What is Natural Language Processing, and how does it work?
Context, nuance, negation and colloquialism: How Xapien can read like a human
At Xapien, we prioritise simplicity and transparency. Our platform is easy-to-use and easy-to-read. We always display the sources for the information found in our reports. Although the reports are created using complex, cutting-edge technology, we strive to present our findings in a simple and easy-to-digest way.
In that spirit, this series of blogs will break down how our Explainable AI technology works, as simply as possible. The goal is for you to understand how and why you receive the information presented in our reports. This will help you set your due diligence, compliance or know your customer processes in context and, if necessary, justify them to colleagues, customers or regulators.
What is Explainable AI?
Explainable AI (XAI) is a subdivision of AI that makes the decisions and predictions produced by AI models interpretable and transparent to humans. The goal of XAI is to create AI systems that can clearly justify how they arrived at a certain decision or prediction, rather than just providing a mysteriously-formed output. It is the AI-equivalent of ‘showing your working.’

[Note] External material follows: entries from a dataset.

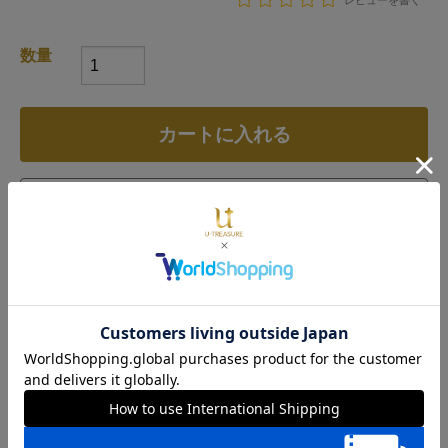
レビューを書く
数量
カートに入れる
店舗で探す
お支払い方法について
仕様
商品説明
無防備に寝転がる“ポムポムプリン”モチーフが可愛いピア
ス。チャームポイントのお尻もキュートなデザインです。
耳元にいる“ポムポムプリン”を見たら
いつもより力を抜いて１日を過ごせそう。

We use it because it helps build trust in AI systems and makes them suitable for use in subtle applications such as background research and due diligence.
This article will focus on Natural Language Processing (NLP).
NLP refers to the way computers process human language. It involves understanding and generating language, text classification, sentiment analysis, translation, and speech recognition. It is what allows Xapien to mimic and implement the micro-mannerisms that you as a human do automatically when you read text.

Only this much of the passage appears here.